Why “Why-Run” Mode in Chef Is Considered Harmful - kiyanwang
https://blog.chef.io/2018/03/14/why-why-run-mode-is-considered-harmful/
======
core-questions
Why-run still has a ton of value.

One of the fastest ways to develop a new wrapper cookbook that assembles
together a bunch of community cookbooks and custom glue is to rapidly iterate
from within a machine.

You may want to stop me and say "but what about test kitchen?" \- and yeah,
it's very useful, but there are a lot of things that are more difficult or
time consuming to mock out in kitchen than one might like, e.g. interfacing
with services like certificate and credential repositories, registering with
other network services, etc. that you sometimes need to turn around in short
order.

So, bang out a cookbook with the basics and get it onto the chef server, run
the initial version on a host, and then edit the cached version on a host
using the --skip-cookbook-sync parameter to the chef client to run the local
copy. Doing this in why-run mode gives you the fastest iteration times
possible in a production-like environment. For small changes needed ASAP to
production, it's similarly the quickest path to something that will converge.
Especially since you're generally going to be running your test machine on
real hardware, instead of your over-taxed workstation...

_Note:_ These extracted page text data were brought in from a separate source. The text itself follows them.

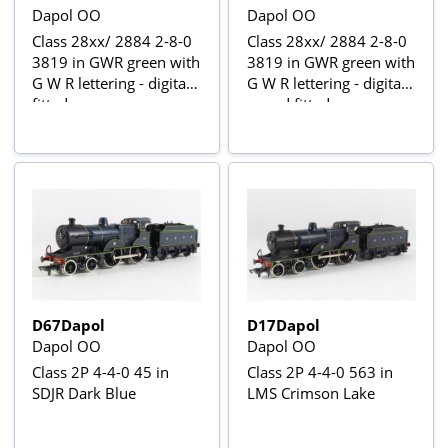
Dapol OO
Dapol OO
Class 28xx/ 2884 2-8-0
Class 28xx/ 2884 2-8-0
3819 in GWR green with
3819 in GWR green with
G W R lettering - digital
G W R lettering - digital
fitted
sound fitted
D67Dapol
D17Dapol
Dapol OO
Dapol OO
Class 2P 4-4-0 45 in
Class 2P 4-4-0 563 in
SDJR Dark Blue
LMS Crimson Lake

Of course, when this is all done with, you need to sync your work back to your
cookbook repository and let it run through the proper CI/CD workflows, update
compliance tests if you have them, etc. but the time-to-deploy on production
is lower than any other way I've tried.

Dirty practice? Sure, maybe, but honestly there's so much posting on HN about
overly-idealized practices that sound great on paper but just aren't the kind
of thing overworked DevOps people have time for. Figuring out how to use
shortcuts is often the name of the game.